Head coach Karen Aston also stood behind Holmes, welcoming the forward’s future return with open arms. Holmes and Aston spoke with each other at least twice a week during the suspension, with Aston offering support to the young player. Aston could have pulled her scholarship at any time, but opted not to.
Aston witnessed Holmes’ resilience, which reinforced her faith in the player. However, there is still room for tough love in any coach to athlete relationship.
“She didn’t really ever bail on anything,” Aston said. “She owned up to mistakes. She handled her adversity. I think now she’s at a place where when you try to coach her hard ... she takes it and she understands that it’s to make her better.”
When Holmes returned to the court for the second half of her sophomore season, she took some time to adjust. Aston said the forward was “out of sync” after missing summer practices and the entire fall portion of the 2017-2018 season. The next summer, Holmes worked hard in the gym so that she could be in top form for her junior year.
Then, just weeks before the season opener, Holmes suffered another setback — a broken ankle.

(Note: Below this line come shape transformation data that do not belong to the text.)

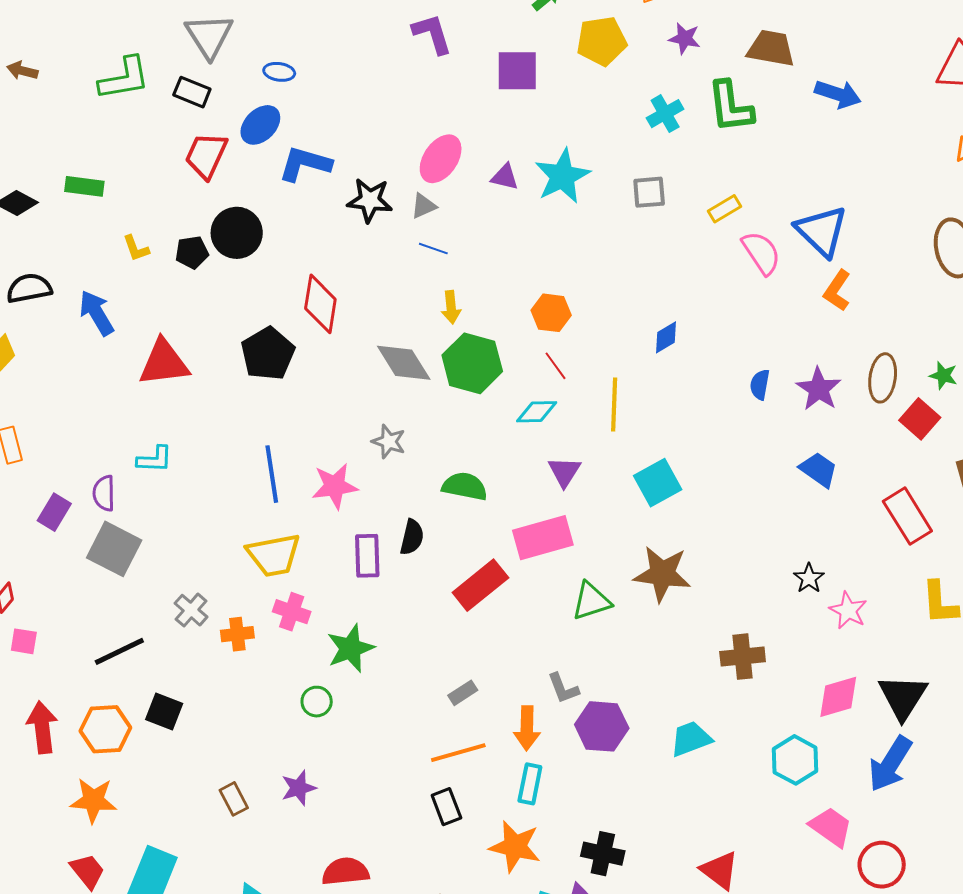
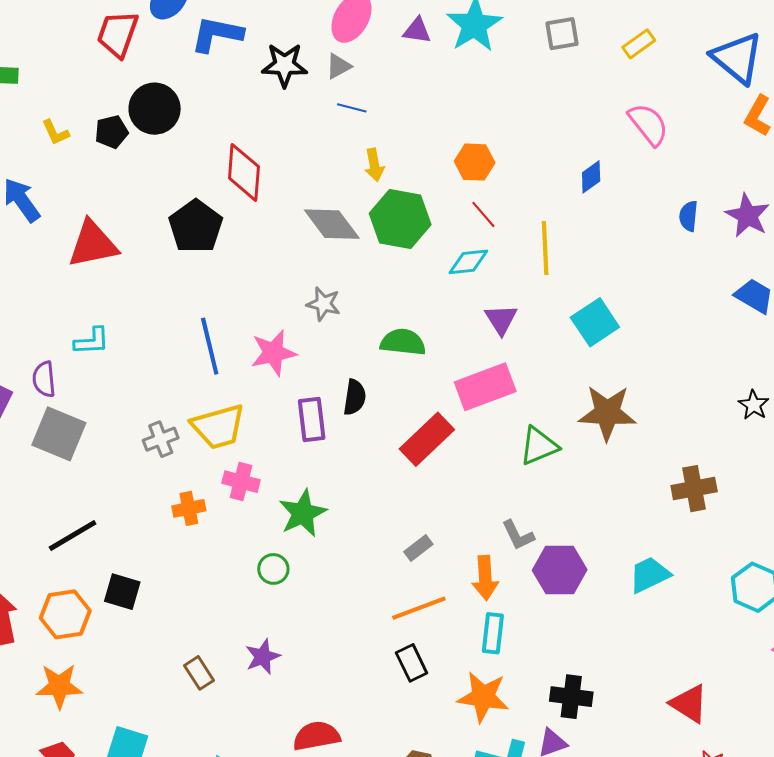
pink semicircle: (761, 253) -> (648, 124), moved
gray cross: (191, 610) -> (161, 439), moved, turned 32

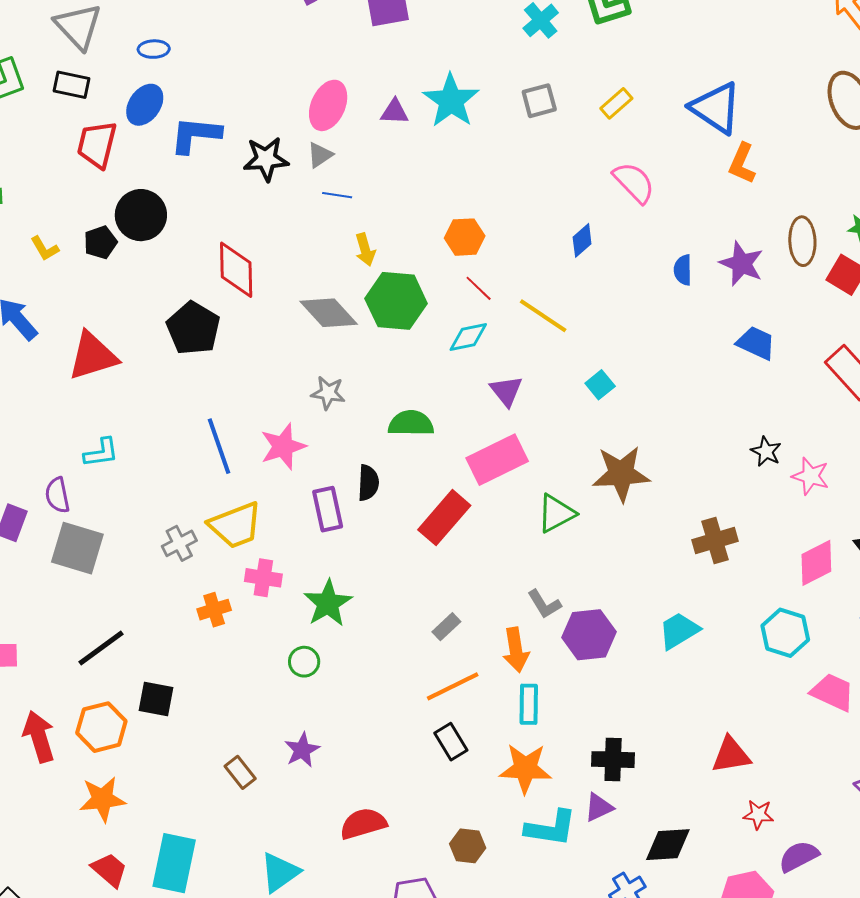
yellow line: (545, 248) -> (543, 316), turned -48
cyan square: (595, 322) -> (600, 385), size x0.6
red triangle: (689, 704) -> (731, 755), turned -36

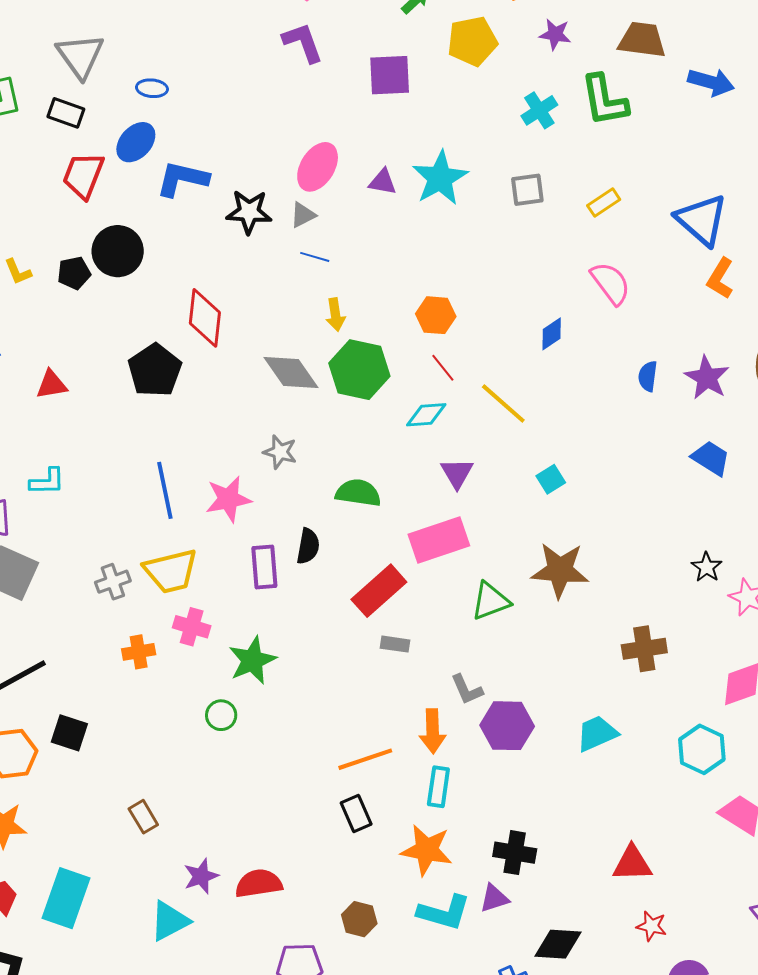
red triangle: (93, 356) -> (51, 385), size x0.6
gray rectangle: (446, 627) -> (395, 644), moved, turned 44
purple star: (302, 750) -> (201, 876), moved

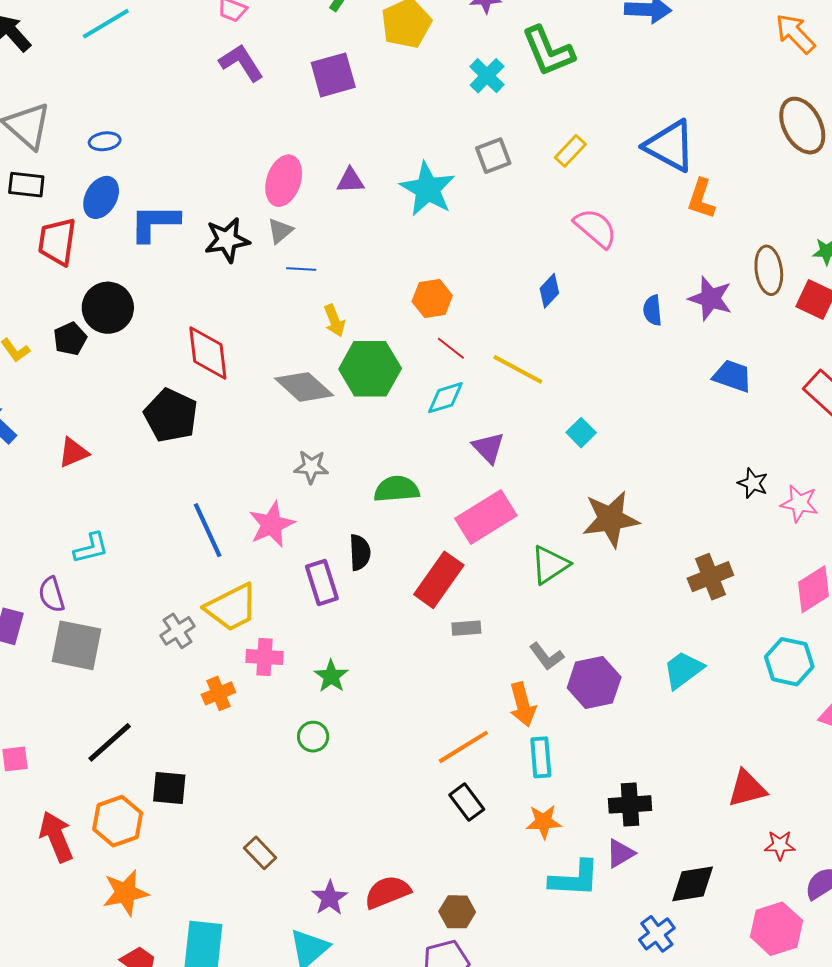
cyan star: (440, 178) -> (428, 189), moved
green star: (252, 660) -> (331, 676), size x0.7
orange star: (427, 850) -> (544, 822), size x0.7
brown hexagon: (359, 919) -> (457, 912), moved

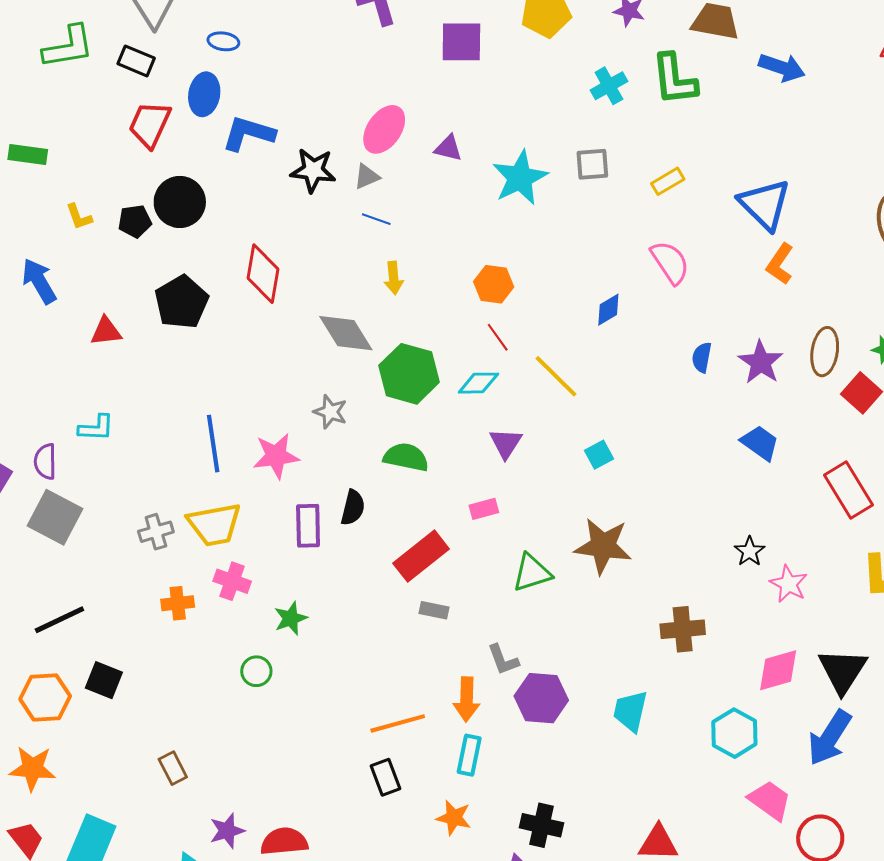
blue ellipse: (101, 197) -> (204, 94), turned -36
green hexagon: (370, 369) -> (409, 374), moved
black pentagon: (171, 415) -> (182, 302), moved
pink rectangle: (486, 517) -> (484, 509), size x0.5
cyan trapezoid: (683, 670) -> (630, 711), turned -57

The injury would sideline her for eight games.
After missing the previous fall semester, Holmes initially had trouble coming to terms with another obstacle.

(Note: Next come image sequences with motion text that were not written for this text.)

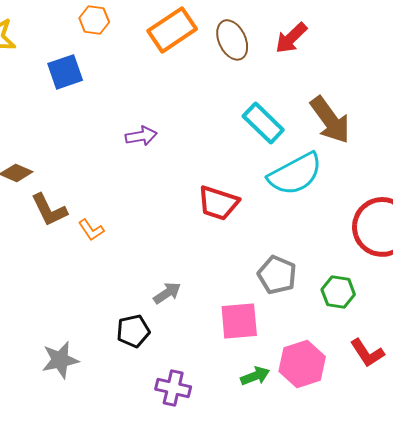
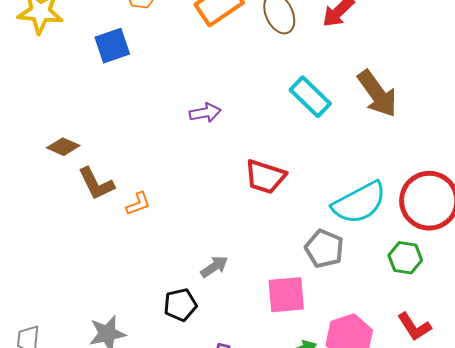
purple arrow: (141, 136) -> (205, 113), moved
cyan semicircle: (295, 174) -> (359, 203), moved
orange L-shape: (91, 230) -> (138, 204), turned -76
green hexagon: (338, 292) -> (405, 258), moved

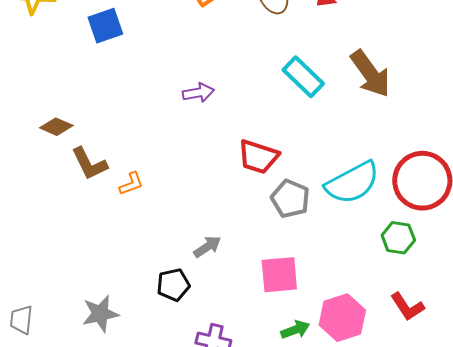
gray pentagon: (324, 249) -> (290, 199), moved

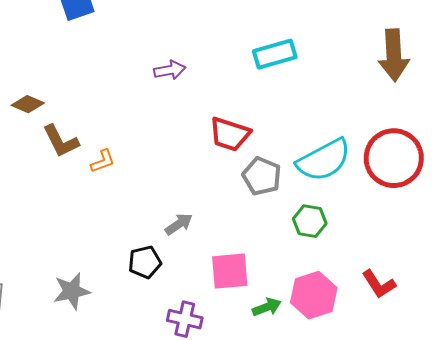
brown arrow: (370, 74) -> (394, 55), moved, turned 33
cyan rectangle: (303, 77) -> (275, 54), turned -60
green hexagon: (398, 238) -> (310, 221), moved
pink square: (279, 275) -> (230, 271), moved

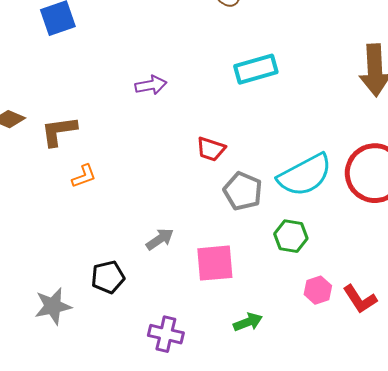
red trapezoid: (230, 134) -> (211, 149), size x0.7
brown L-shape: (61, 141) -> (59, 131), moved, turned 108
black pentagon: (145, 262) -> (108, 277), moved
pink square: (230, 271) -> (215, 263), moved
pink hexagon: (314, 295) -> (318, 290), moved, size x0.6

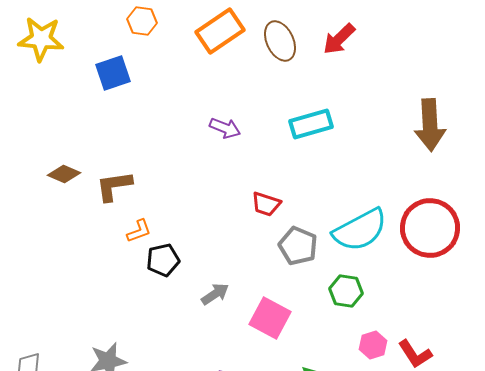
purple arrow: (151, 85) -> (225, 128), moved, turned 32
pink square: (215, 263) -> (270, 318), turned 33
black pentagon: (108, 277) -> (163, 260), moved

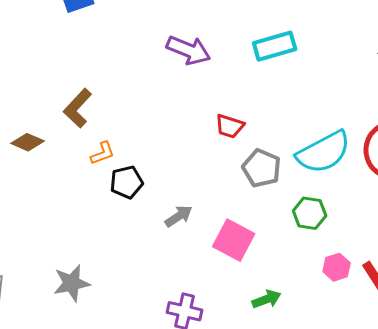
purple arrow: (225, 128) -> (189, 50), size x1.4
brown diamond: (64, 174) -> (28, 142), moved
brown L-shape: (114, 186) -> (78, 108), turned -39

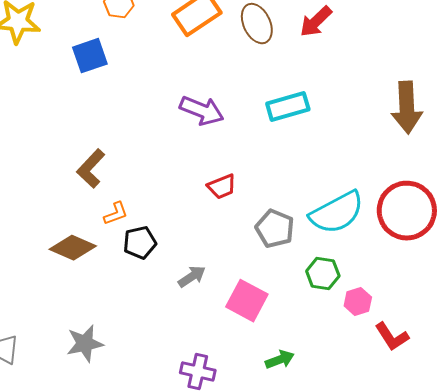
red trapezoid: (230, 126) -> (222, 187), moved, turned -40
brown diamond: (28, 142) -> (73, 248), moved, size x1.4
pink hexagon: (337, 267) -> (358, 302), moved

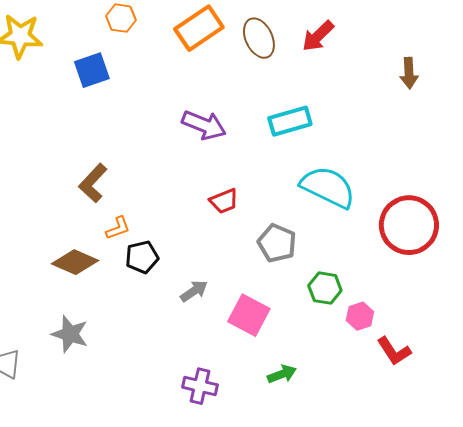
brown arrow: (407, 108) -> (409, 73), moved, size x0.6
cyan semicircle: (337, 213) -> (328, 187), moved, turned -126
gray star: (85, 344) -> (70, 334), moved, turned 30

“It was just hard because it’s like at that point you’re just thinking ‘Okay, why? Why me, God?’” Holmes said.
While she was hurt, Heidi Wlezien, associate athletic trainer for the women’s basketball team, was someone Holmes spoke with a lot. Wlezien has worked with Holmes since her freshman year and has seen the forward become a stronger person.
“She’s had to deal with a lot,” Wlezien said. “She’s always overcome it and gotten back on the court and back to performing.”
When Holmes steps onto the court for Texas’ scrimmage against Lubbock Christian University on Oct. 28, she will be starting her first fall semester of play in three years. It hasn’t been an easy road for Holmes, but it has been a growing experience.
“Adversity is going to happen,” Holmes said. “Look at me today … I think that all those issues have made me who I am today because I’ve overcome them.”